Program in Molecular and Integrative Physiological Sciences, Harvard School of Public Health, 665 Huntington Ave., Boston, MA 02115, USA.
FASEB J. 2012 May;26(5):1995-2007. doi: 10.1096/fj.11-193870. Epub 2012 Jan 25.
The β2-adrenergic receptor (β2AR) plays important physiological roles in the heart and lung and is the primary target of β-agonists, the mainstay asthma drugs. Activation of β2AR by β-agonists is attenuated by receptor down-regulation, which ensures transient stimulation of the receptor but reduces the efficacy of β-agonists. Here we report the identification, through a functional genome-wide RNA interference (RNAi) screen, of new genes critically involved in β2AR down-regulation. We developed a lentivirus-based RNAi library consisting of 26-nt short-hairpin RNAs (shRNAs). The library was generated enzymatically from a large collection of expressed sequence tag (EST) DNAs corresponding to ∼20,000 human genes and contains on average ∼6 highly potent shRNAs (>75% knockdown efficiency) for each gene. Using this novel shRNA library, together with a robust cell model for β2AR expression, we performed fluorescence-activated cell sorting and isolated cells that, as a consequence of shRNA-mediated gene inactivation, exhibited defective agonist-induced down-regulation. The screen discovered several previously unrecognized β2AR regulators, including farnesyl diphosphate synthase (FDPS). We showed that inactivation of FDPS by shRNA, small interfering RNA, or the highly specific pharmaceutical inhibitor alendronate inhibited β2AR down-regulation. Notably, in human airway smooth muscle cells, the physiological target of β-agonists, alendronate treatment functionally reversed agonist-induced endogenous β2AR loss as indicated by an increase in cAMP production. FDPS inactivation interfered with β2AR internalization into endosomes through disrupting the membrane localization of the Rab5 small GTPase. Furthermore, Rab5 overexpression reversed the deficient receptor down-regulation induced by alendronate, suggesting that FDPS regulates receptor down-regulation in a Rab5-dependent manner. Together, our findings reveal a FDPS-dependent mechanism in the internalization and down-regulation of β2AR, identify FDPS as a potential target for improving the therapeutic efficacy of β-agonists, and demonstrate the utility of the unique EST-derived shRNA library for functional genetics studies.
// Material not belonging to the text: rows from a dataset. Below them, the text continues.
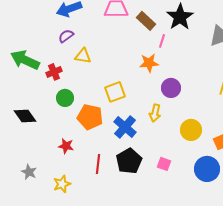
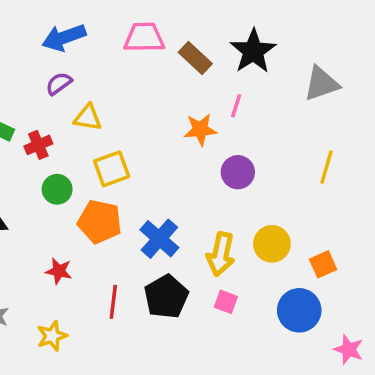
pink line: (162, 41) -> (236, 106), moved
yellow square: (115, 92) -> (112, 169), moved
yellow arrow: (155, 113) -> (221, 254), moved, size x1.4

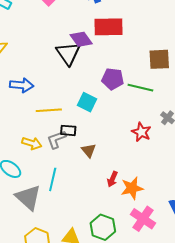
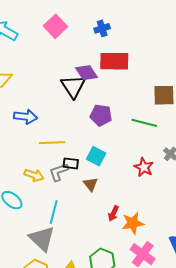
purple pentagon: (113, 79) -> (101, 115), moved
cyan square: (87, 102) -> (96, 156), moved
gray triangle: (28, 198) -> (42, 239), moved

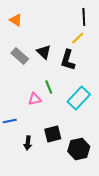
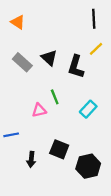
yellow line: (78, 38) -> (96, 49), moved
cyan rectangle: (79, 98) -> (88, 109), size x0.7
black square: (53, 134) -> (59, 149), turned 36

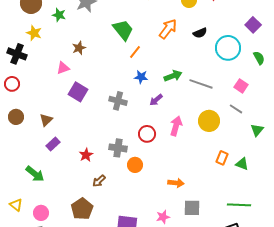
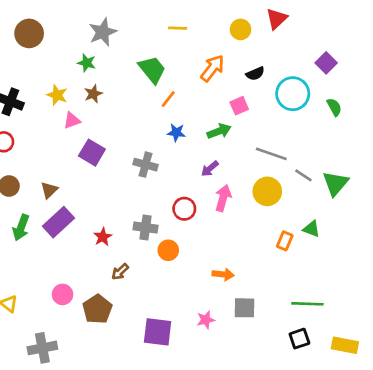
green star: (59, 15) -> (87, 63), moved
yellow star: (34, 33) -> (57, 95), moved
gray line: (201, 84) -> (271, 154), moved
pink square: (241, 86) -> (239, 106), moved, turned 32
purple arrow: (156, 100) -> (210, 169), moved
green triangle: (257, 130) -> (336, 183), moved, size x1.5
purple rectangle: (53, 144) -> (59, 222), size x1.6
green triangle: (242, 164) -> (311, 229), moved
green arrow: (35, 174) -> (21, 228), moved, turned 72
pink circle: (41, 213) -> (63, 294), moved

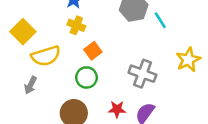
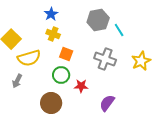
orange square: (93, 51) -> (66, 54), turned -32
gray cross: (142, 74) -> (105, 59), moved
red star: (117, 109) -> (81, 86), moved

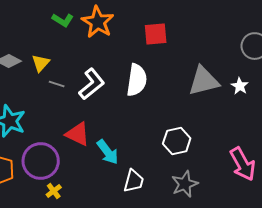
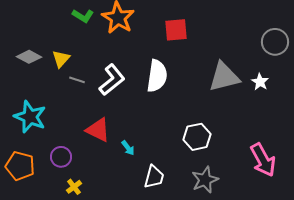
cyan arrow: (108, 152) -> (128, 148), size x0.6
purple circle: (41, 161) -> (61, 157), size x0.6

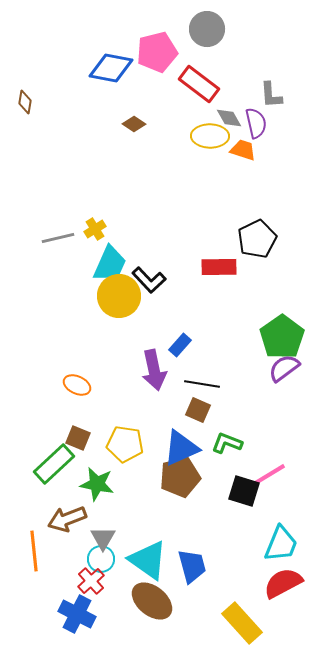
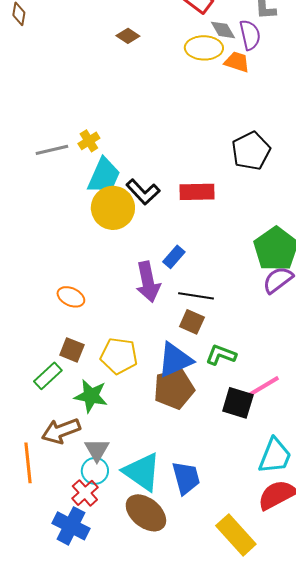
red rectangle: (219, 267) -> (197, 192), moved
green rectangle: (54, 464) -> (48, 376), size x0.7

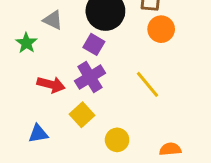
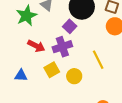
green star: (26, 43) -> (26, 16), size x1.5
yellow circle: (117, 140) -> (74, 76), moved

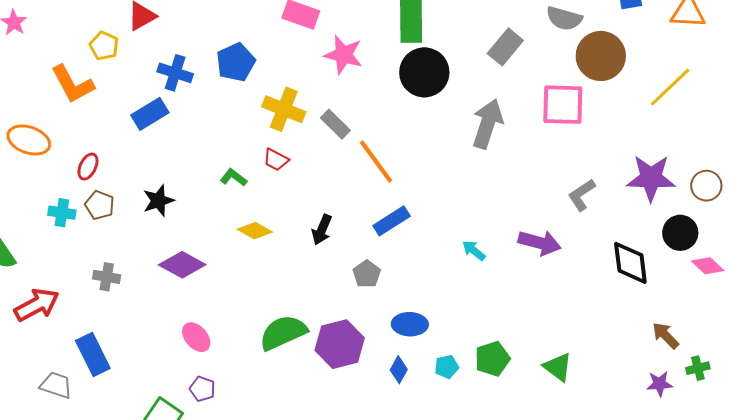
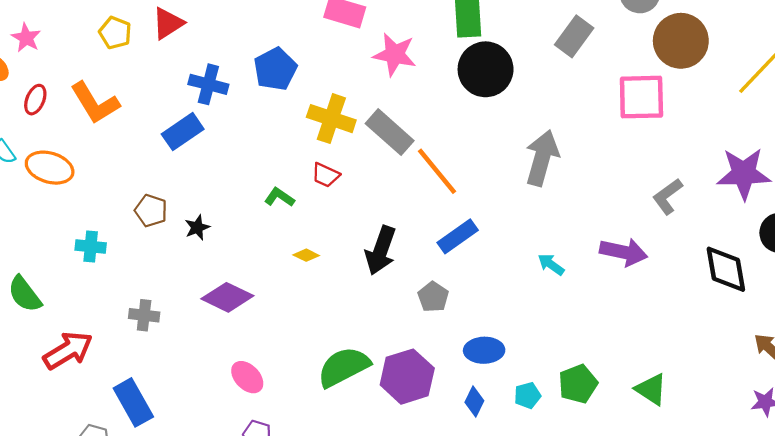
yellow pentagon: (104, 46) -> (115, 33), moved
gray rectangle: (335, 124) -> (390, 132), size x1.4
gray arrow: (488, 124) -> (542, 158), moved
red ellipse: (88, 167) -> (35, 100), moved
black star: (158, 201) -> (197, 227), size x0.7
brown pentagon: (100, 205) -> (151, 211), moved
black arrow: (322, 230) -> (381, 250), size x1.4
yellow diamond: (255, 231) -> (306, 255), size x0.7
β2-肾上腺素能受体(β2AR)在心脏和肺部中发挥重要的生理作用,是β-激动剂的主要靶标,β-激动剂是治疗哮喘的主要药物。β-激动剂激活β2AR 会导致受体下调,从而确保受体的短暂刺激,但降低β-激动剂的疗效。在这里,我们通过功能全基因组 RNA 干扰(RNAi)筛选鉴定了新的关键基因,这些基因参与β2AR 下调。我们开发了一种基于慢病毒的 RNAi 文库,该文库由 26 个核苷酸的短发夹 RNA(shRNA)组成。该文库通过酶促反应从大量表达序列标签(EST)DNA 中生成,这些 EST DNA 对应于约 20000 个人类基因,平均每个基因包含约 6 个高效的 shRNA(>75%的敲低效率)。我们使用这种新型 shRNA 文库,以及一个稳健的β2AR 表达细胞模型,进行了荧光激活细胞分选,并分离出由于 shRNA 介导的基因失活而导致激动剂诱导下调缺陷的细胞。该筛选发现了几个以前未被识别的β2AR 调节剂,包括法呢基二磷酸合酶(FDPS)。我们表明,shRNA、小干扰 RNA 或高度特异性药物抑制剂阿仑膦酸钠(alendronate)对 FDPS 的失活抑制了β2AR 的下调。值得注意的是,在人类气道平滑肌细胞中,β-激动剂的生理靶标,阿仑膦酸钠处理在功能上逆转了激动剂诱导的内源性β2AR 损失,这表现为 cAMP 产生的增加。FDPS 失活通过破坏 Rab5 小 GTPase 的膜定位干扰β2AR 内吞进入内体。此外,Rab5 过表达逆转了阿仑膦酸钠诱导的受体下调缺陷,表明 FDPS 以 Rab5 依赖的方式调节受体下调。总之,我们的发现揭示了 FDPS 依赖的β2AR 内化和下调机制,鉴定 FDPS 作为提高β-激动剂治疗效果的潜在靶标,并证明了独特的 EST 衍生 shRNA 文库在功能遗传学研究中的实用性。